We’ve all been there: we’ve written a song, the metaphors make sense within the context and they express your idea well. We bring that song to a mentor or friend and they frown, a little confused: they’ve been thrown off by the fact that the Verse was talking about city life, but the Chorus mentioned oceans and waves.
A metaphor is a comparison between two objects to describe them in a way that would be factually false. Typically we say, “My head is on fire” if we’re using a metaphor (if we’re using a simile, it will sound like, “My head feels like it’s on fire.”) We make that connection with the understanding that a head isn’t really on fire, but the intensity of it is far greater than describing it simply as “painful”.
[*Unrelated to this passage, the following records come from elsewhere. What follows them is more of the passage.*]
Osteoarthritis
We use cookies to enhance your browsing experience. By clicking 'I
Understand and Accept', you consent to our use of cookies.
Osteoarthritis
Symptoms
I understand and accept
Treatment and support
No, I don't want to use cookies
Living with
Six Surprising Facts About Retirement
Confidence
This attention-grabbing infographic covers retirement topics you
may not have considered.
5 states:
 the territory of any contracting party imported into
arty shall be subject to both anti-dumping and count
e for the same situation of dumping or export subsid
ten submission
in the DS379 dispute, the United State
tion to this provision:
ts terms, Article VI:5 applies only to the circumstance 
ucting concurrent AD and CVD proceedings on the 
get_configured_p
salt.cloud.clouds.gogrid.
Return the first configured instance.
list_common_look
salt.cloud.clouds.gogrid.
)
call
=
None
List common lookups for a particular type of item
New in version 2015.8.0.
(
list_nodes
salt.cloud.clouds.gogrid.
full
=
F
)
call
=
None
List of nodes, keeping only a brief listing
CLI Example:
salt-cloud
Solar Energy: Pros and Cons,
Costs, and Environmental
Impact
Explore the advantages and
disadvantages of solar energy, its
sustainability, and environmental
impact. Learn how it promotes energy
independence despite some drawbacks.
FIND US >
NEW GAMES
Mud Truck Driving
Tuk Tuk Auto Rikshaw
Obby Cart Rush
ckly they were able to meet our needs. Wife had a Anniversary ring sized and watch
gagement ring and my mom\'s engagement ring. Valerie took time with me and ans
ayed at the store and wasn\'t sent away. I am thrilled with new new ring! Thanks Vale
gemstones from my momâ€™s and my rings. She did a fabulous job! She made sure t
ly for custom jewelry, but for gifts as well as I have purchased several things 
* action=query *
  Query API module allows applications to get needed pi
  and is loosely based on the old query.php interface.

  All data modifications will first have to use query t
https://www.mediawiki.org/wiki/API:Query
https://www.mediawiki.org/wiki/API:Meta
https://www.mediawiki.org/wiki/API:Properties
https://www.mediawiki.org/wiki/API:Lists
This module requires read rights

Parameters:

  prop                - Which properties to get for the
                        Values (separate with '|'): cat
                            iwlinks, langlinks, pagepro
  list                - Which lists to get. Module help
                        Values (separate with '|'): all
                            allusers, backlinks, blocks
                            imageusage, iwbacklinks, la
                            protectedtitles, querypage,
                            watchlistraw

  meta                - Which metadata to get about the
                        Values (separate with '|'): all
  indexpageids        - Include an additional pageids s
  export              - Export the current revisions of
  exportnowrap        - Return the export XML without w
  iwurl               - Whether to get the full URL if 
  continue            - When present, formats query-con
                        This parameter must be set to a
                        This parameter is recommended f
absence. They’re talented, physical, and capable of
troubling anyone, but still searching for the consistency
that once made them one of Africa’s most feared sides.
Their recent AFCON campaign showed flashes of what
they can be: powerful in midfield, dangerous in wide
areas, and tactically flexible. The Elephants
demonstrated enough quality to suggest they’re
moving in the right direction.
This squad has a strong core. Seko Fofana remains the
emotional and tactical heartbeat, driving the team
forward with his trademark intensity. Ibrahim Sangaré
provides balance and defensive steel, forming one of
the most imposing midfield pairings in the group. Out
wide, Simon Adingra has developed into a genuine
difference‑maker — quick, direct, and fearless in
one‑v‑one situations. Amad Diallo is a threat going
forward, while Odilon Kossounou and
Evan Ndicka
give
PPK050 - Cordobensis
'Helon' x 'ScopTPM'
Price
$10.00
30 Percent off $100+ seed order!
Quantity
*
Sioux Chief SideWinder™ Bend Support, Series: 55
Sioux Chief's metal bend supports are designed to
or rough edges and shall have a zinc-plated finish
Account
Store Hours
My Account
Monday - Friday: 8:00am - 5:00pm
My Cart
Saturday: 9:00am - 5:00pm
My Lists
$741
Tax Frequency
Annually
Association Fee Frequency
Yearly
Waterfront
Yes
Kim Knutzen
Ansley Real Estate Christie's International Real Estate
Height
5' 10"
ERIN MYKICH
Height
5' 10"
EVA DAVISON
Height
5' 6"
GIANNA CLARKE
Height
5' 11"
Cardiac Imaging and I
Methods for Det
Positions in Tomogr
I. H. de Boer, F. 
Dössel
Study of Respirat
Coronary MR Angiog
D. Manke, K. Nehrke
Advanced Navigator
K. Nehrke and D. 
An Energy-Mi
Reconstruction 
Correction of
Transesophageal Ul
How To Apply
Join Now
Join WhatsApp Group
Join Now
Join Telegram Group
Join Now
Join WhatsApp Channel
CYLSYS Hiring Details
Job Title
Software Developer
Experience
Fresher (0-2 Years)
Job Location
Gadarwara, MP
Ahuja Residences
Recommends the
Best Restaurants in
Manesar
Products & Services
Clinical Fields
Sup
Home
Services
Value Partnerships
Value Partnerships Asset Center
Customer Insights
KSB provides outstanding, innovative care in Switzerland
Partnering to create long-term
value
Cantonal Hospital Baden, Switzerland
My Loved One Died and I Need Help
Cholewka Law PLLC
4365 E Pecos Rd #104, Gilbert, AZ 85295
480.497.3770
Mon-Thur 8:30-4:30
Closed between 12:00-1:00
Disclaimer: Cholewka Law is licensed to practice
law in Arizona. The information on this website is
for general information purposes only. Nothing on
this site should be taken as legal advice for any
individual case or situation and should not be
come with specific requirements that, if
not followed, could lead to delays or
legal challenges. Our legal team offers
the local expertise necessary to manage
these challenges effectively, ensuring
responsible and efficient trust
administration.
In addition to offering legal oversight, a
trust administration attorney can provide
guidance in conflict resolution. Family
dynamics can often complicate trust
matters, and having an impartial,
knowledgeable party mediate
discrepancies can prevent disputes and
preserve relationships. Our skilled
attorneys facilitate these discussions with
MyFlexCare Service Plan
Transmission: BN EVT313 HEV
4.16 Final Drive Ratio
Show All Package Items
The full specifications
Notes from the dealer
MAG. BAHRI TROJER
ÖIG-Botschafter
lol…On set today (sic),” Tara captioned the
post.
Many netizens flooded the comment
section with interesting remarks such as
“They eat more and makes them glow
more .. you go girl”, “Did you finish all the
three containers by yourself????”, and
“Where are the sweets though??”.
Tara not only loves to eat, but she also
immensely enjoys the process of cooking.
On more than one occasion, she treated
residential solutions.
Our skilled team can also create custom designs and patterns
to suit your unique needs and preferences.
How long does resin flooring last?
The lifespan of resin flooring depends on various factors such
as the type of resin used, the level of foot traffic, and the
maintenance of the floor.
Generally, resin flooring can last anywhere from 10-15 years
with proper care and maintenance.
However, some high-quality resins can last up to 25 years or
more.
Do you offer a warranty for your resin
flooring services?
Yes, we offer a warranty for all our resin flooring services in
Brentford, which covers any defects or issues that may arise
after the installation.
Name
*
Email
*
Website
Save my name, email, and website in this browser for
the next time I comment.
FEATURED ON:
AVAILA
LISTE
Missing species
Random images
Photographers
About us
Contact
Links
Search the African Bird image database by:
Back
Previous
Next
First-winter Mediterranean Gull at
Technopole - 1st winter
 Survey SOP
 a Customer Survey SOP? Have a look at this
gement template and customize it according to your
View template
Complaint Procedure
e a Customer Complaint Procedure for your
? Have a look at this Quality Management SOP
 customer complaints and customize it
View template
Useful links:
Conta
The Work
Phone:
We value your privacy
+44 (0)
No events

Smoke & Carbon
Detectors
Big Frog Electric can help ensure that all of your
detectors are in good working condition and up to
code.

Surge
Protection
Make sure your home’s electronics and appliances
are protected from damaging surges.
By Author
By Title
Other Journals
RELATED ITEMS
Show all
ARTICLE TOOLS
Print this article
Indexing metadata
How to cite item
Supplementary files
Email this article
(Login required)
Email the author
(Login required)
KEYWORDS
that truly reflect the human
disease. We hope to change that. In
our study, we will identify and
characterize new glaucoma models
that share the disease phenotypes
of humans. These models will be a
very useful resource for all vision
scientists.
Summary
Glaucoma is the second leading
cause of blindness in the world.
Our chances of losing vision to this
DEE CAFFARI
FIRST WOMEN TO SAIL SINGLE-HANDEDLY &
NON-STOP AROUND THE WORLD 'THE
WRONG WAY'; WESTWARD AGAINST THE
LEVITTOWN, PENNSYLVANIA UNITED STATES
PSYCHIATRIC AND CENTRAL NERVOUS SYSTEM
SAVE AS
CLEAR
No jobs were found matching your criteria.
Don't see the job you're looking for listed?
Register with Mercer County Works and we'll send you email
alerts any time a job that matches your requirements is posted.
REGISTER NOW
Similarly, we use imagery and symbols in songs to convey meaning. For example, in “drivers license” by Olivia Rodrigo, the driver’s license is mentioned not in comparison to anything else, but to symbolize a milestone the character couldn’t share with their ex-partner. She goes on to use images of driving, streets, stop signs, etc.
“drivers license” is an excellent example of matching metaphors. Throughout the song, she remains consistently in the realm of driving and doesn’t venture out to other subjects, like clubbing or nature. If she had, it would have felt out of place.
Even when we are not writing songs that centre around a certain image, it is still important to use metaphors that match. The setting matters, and unless the character is literally travelling in the song, it probably won’t make sense. Here is a way to figure out good metaphors within the realm of your song’s story:
1. Think of the images associated with your song
There is probably at least one image, even if it is really subtle. You don’t need to expand on that imagery in the song, but brainstorm a few more images/objects that are associated with that image.
2. Choose which metaphor supports the emotion
What is the overarching emotion of your song? Alternatively, what is the emotion you are trying to describe in that one line you’re working on? Match that emotion with your object/image.
3. Check all your other images/metaphors/symbols/etc.
Make sure the listener won’t be transported too much within the context of your song. Edit later to check for these things.
When matching metaphors and other literary devices, it’s important not to overdo it. Many great songs don’t use metaphors at all and opt for more conversational lyrics. Focus on getting emotion and meaning across and make that judgement to whether you need a specific metaphor to have a listener understand.